Seseorang yang berprofesi sebagai “joki” khususnya yang berasal dari kalangan alumni perguruan tinggi setidaknya mengisyaratkan dua pertanyaan utama yang harus dicermati, yakni pertama, apakah pilihan menjadi “joki” merupakan pilihan secara terpaksa untuk lari dari cengkraman pengangguran pasca alumni?

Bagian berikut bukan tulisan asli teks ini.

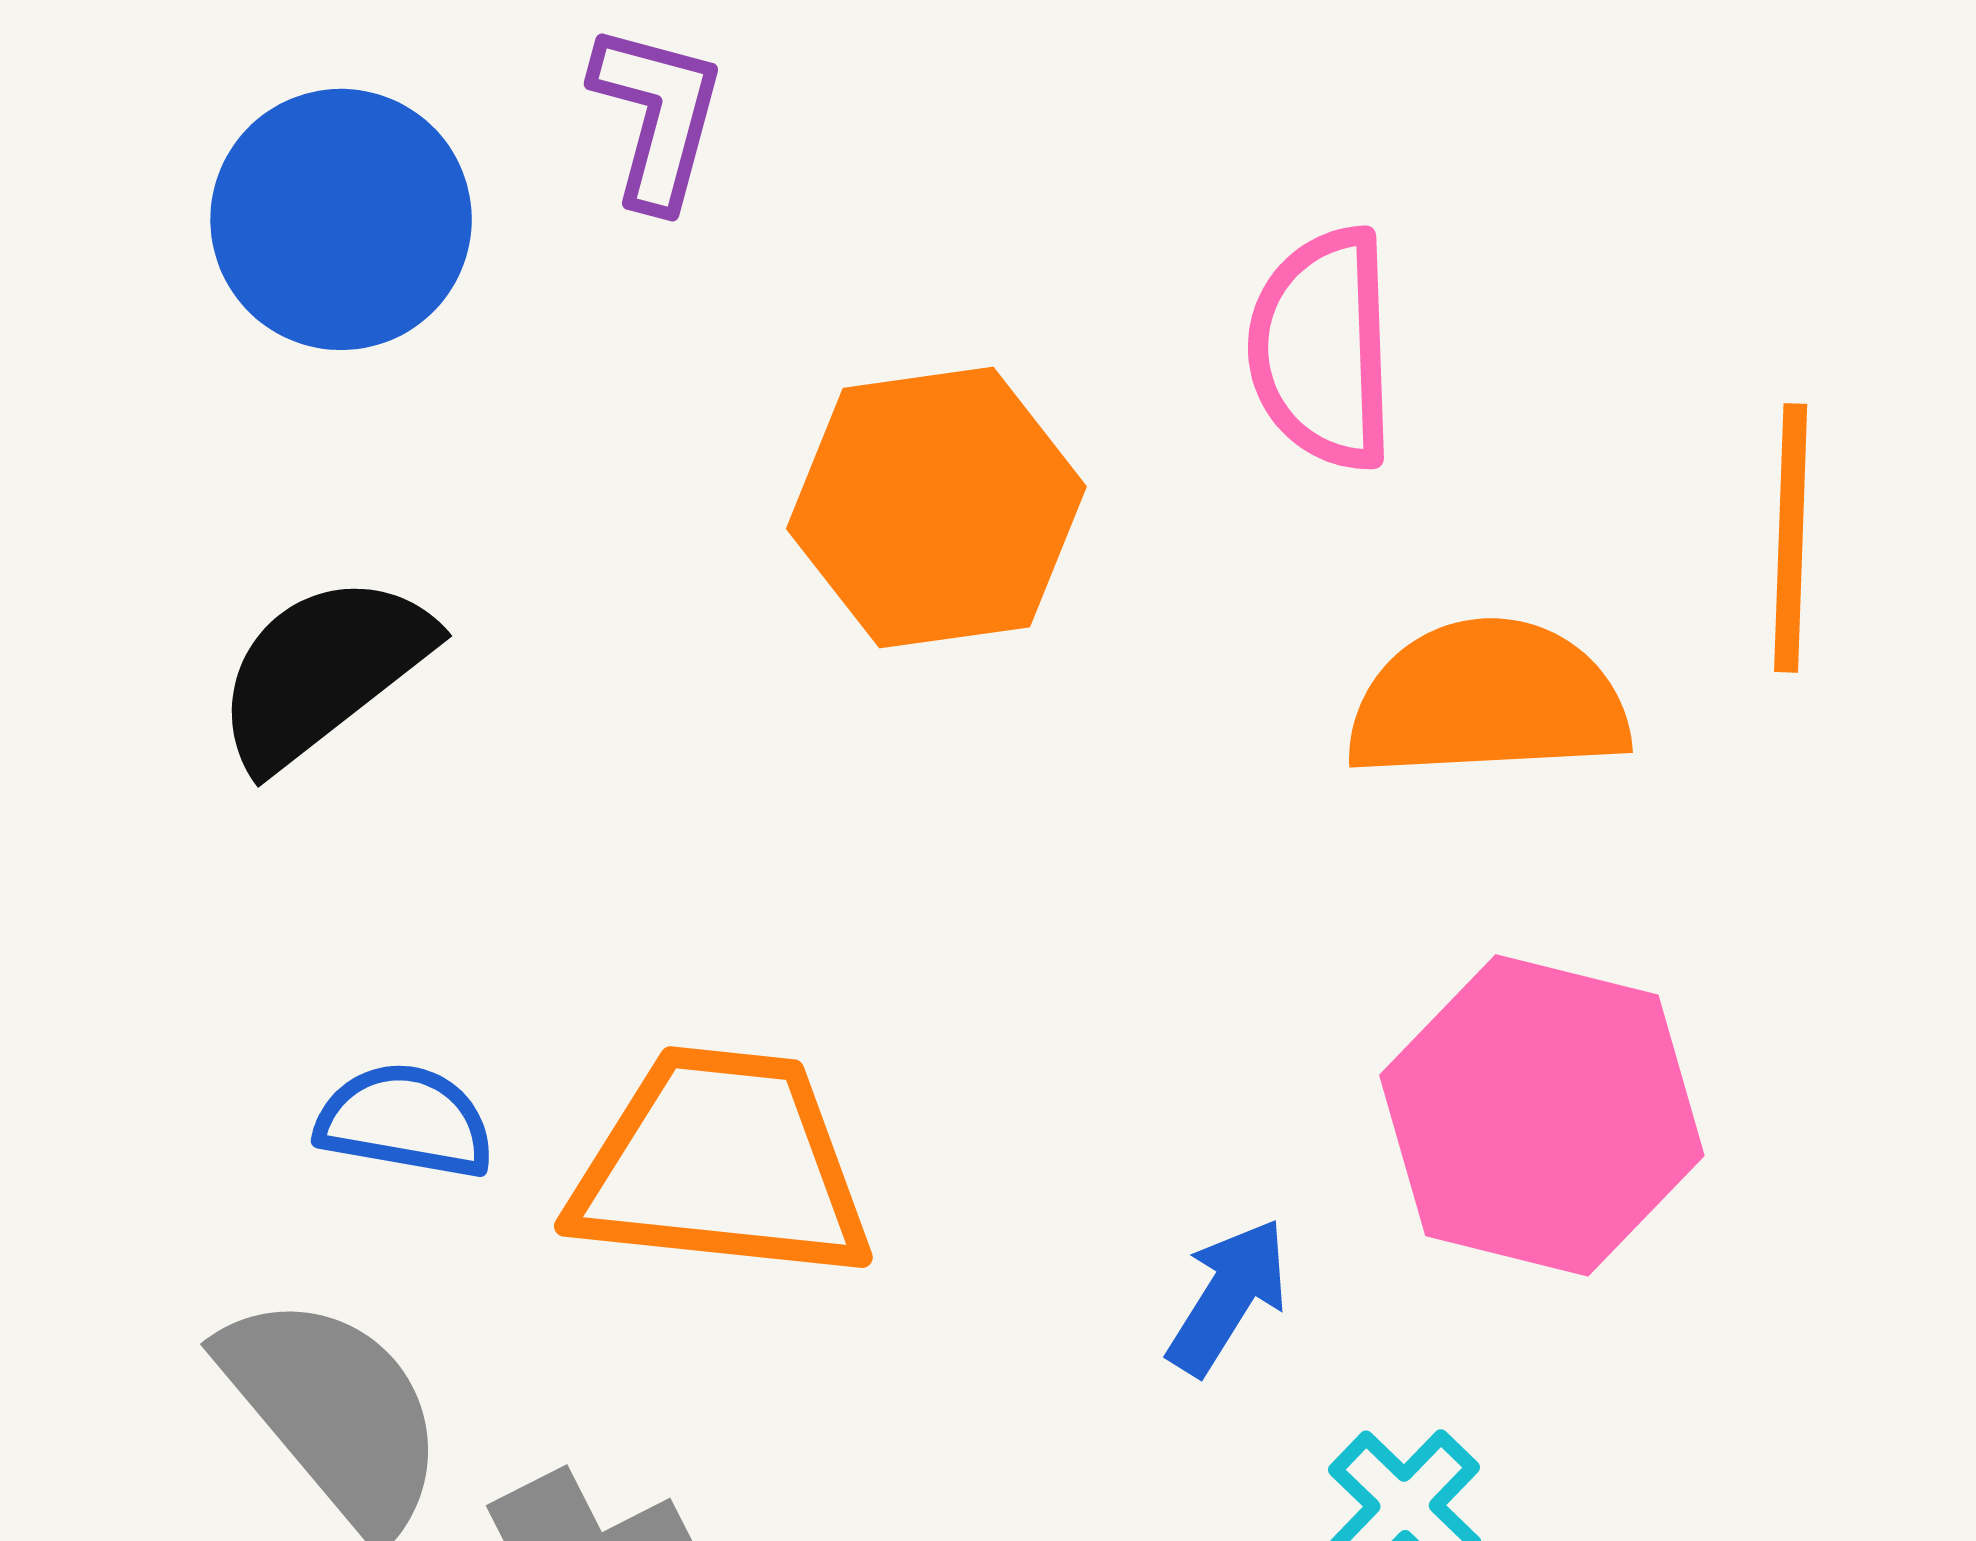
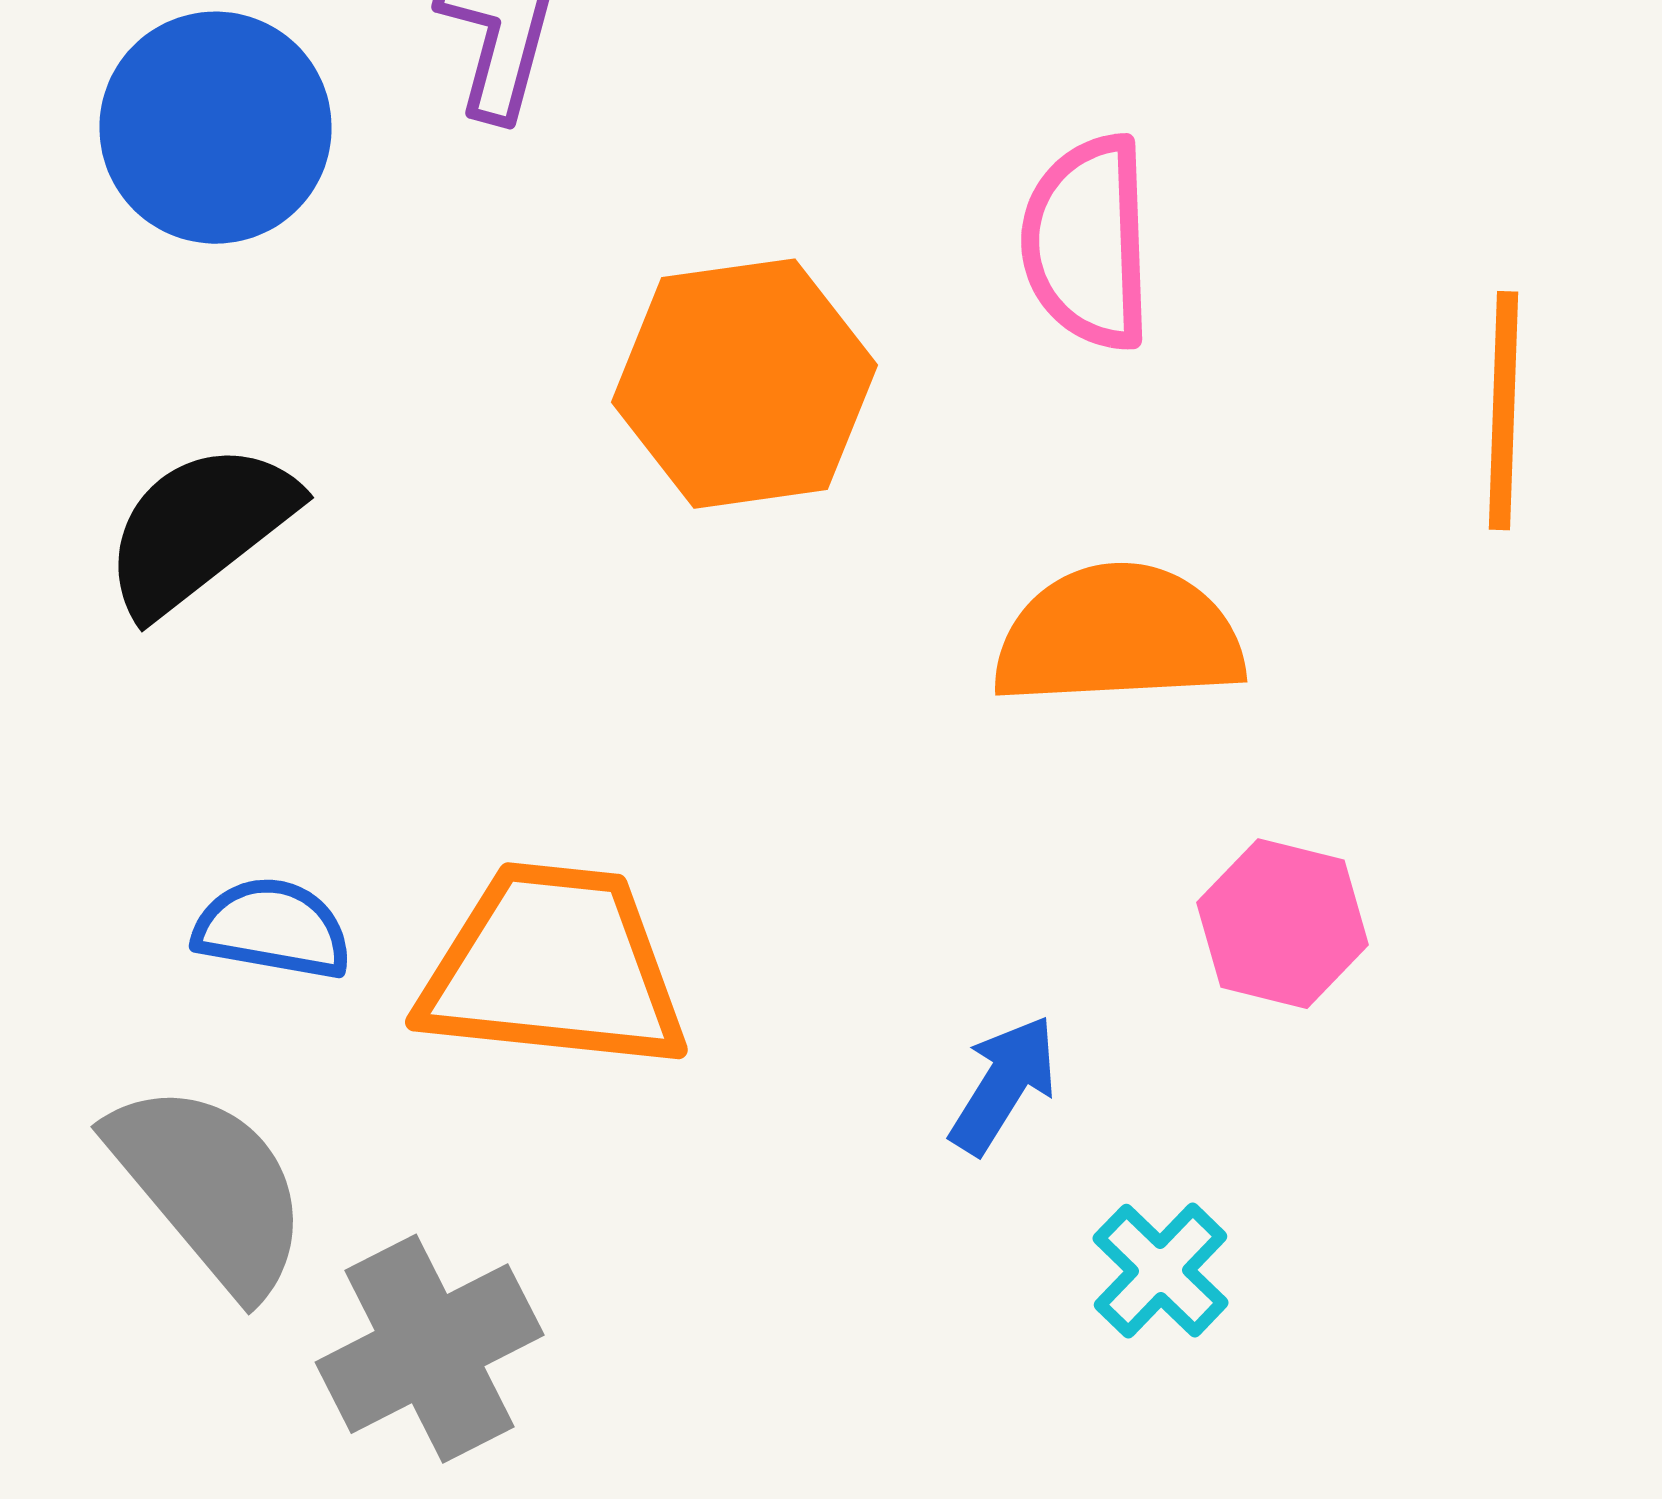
orange semicircle: (1488, 700) -> (1119, 636), moved
pink hexagon: (1542, 1115) -> (1283, 924), size x0.6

Kedua, apakah perguruan tinggi tidak memiliki tanggung jawab dari aspek pemberdayaan alumni khususnya dalam hal dunia kerja? Jika memang orang-orang yang berprofesi sebagai “joki” berasal dari kalangan mahasiswa maupun alumni, maka sudah sepatutnya pihak perguruan tinggi maupun pemangku kebijakan pendidikan di Indonesia berintrospeksi diri dan mengurai benang kusutnya bahwa tanpa disadari fenomena maraknya kasus “perjokian” dan para akademisi yang menggunakan jasa “joki” berangkat dari hukum kausalitas yang akarnya dari sistem pendidikan kita.